No auge destas orações-grito de Job, eis que, inesperado e estupendo, floresce um autêntico cântico de esperança: “Eu sei que o Deus da vida é o meu libertador [goel] e ele tem a última palavra contra a morte” (19,25) . Uma esperança que chega como um arco-íris, quando ainda é forte a tempestade. A esperança verdadeira é sempre assim: não é fruto da nossa virtude ou mérito; é tudo e apenas graça, charis, dom. Por isso sempre nos surpreende, deixando-nos sem fôlego; se não nos surpreende e se faz preanunciar, é esperança pequena ou vazia.

Quem é o libertador, o goel, que Job deseja, por quem anseia e chama do fundo da sua esperança desesperada? Não sabemos. É talvez um outro Deus, um Deus mais verdadeiro que o que sente como inimigo. É a esperança dentro do desespero que faz ressurgir a fé, porque a chama a transcender-se, a tornar-se naquilo que ainda não é. Esperando no goel, o libertador do pobre inocente, vê-o já surgir na linha do horizonte. Nas noites da fé, de qualquer fé, recomeça-se sempre da esperança, reaprendendo a esperar e reaprendendo-o muitas vezes (como o arco-íris, a esperança-dom chega esplendorosa e, como o arco-íris, se dissolve).

Não sabemos em que goel Job espera. Sabemos que não lhe basta a recompensa no paraíso, até porque não sabe que existe. O Deus destes livros bíblicos é o Deus dos vivos, não dos mortos. Não pode ser verdadeiro um Humanismo bíblico que remeta o resgate das vítimas inocentes para o eschaton, para o além. O goel em que espera Job deve chegar e elevar-se do pó da nossa condição humana de viventes. A terra prometida é a nossa terra. Toda a promessa de resgate das vítimas que não se torna empenho concreto para as libertar aqui e agora, acaba por ser desumanismo e esperança enganadora.

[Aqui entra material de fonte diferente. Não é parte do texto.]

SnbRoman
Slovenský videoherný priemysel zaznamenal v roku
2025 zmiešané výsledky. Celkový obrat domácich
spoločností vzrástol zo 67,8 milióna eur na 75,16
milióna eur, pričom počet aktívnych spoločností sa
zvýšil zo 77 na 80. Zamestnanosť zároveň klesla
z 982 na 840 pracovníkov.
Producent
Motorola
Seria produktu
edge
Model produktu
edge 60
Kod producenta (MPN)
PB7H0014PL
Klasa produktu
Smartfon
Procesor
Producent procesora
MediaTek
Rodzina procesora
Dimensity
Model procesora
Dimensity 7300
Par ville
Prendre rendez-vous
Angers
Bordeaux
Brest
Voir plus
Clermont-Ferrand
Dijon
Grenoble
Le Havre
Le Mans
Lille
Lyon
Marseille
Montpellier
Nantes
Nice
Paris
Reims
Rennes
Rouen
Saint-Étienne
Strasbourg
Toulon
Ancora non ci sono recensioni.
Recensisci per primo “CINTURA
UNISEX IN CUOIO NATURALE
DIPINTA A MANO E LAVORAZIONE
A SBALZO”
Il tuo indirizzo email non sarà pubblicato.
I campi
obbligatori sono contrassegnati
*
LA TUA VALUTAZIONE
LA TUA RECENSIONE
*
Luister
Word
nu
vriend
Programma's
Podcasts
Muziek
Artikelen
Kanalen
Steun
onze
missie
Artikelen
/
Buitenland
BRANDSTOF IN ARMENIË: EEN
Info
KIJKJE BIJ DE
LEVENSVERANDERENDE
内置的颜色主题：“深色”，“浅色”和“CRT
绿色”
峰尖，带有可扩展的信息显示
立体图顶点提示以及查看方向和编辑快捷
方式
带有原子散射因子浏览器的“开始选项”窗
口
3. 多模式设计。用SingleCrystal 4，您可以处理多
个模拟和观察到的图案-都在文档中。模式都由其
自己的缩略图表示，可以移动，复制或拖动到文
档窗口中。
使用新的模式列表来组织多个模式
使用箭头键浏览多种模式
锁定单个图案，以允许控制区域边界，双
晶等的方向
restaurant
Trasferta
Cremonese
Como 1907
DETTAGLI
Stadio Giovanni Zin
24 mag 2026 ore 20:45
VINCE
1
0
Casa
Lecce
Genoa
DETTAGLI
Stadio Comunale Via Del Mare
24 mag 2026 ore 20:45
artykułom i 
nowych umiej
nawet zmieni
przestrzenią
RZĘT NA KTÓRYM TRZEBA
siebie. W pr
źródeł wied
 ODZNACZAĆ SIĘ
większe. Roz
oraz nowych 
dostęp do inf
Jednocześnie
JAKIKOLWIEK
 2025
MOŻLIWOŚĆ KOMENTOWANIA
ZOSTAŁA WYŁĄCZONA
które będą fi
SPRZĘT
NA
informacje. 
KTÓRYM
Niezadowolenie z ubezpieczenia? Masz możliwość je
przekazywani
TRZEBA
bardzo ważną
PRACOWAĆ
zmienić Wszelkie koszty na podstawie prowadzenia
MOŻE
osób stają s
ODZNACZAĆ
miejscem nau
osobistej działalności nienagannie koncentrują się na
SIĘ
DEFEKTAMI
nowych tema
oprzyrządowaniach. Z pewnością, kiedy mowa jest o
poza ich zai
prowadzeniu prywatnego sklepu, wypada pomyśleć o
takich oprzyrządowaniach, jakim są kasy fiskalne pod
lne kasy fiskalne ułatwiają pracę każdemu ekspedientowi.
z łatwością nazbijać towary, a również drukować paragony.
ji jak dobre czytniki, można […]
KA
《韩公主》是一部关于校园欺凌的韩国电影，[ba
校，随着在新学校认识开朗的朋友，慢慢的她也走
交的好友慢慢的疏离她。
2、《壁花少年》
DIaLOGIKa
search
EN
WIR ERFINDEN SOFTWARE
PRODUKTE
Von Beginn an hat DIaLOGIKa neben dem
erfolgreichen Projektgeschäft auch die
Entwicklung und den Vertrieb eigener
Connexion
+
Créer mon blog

Job deseja ver o seu goel chegar ao pó do seu monte de esterco, vê-lo com os seus próprios olhos: “Hei-de vê-lo com os meus olhos, sem estranhar” (19,27) .

O goel não será um ídolo se souber chegar até ao pó das vítimas, se nos cruzarmos com ele junto à nossa casa, se o descobrirmos em mulheres e homens da nossa terra, capazes de escutar o grito de Job e de lhe responder. Muitos pobres não viram nunca chegar o goel aos seus montes de esterco, e esperam. Job continua a chamar a terra, os homens, Elohim. Para eles e para nós.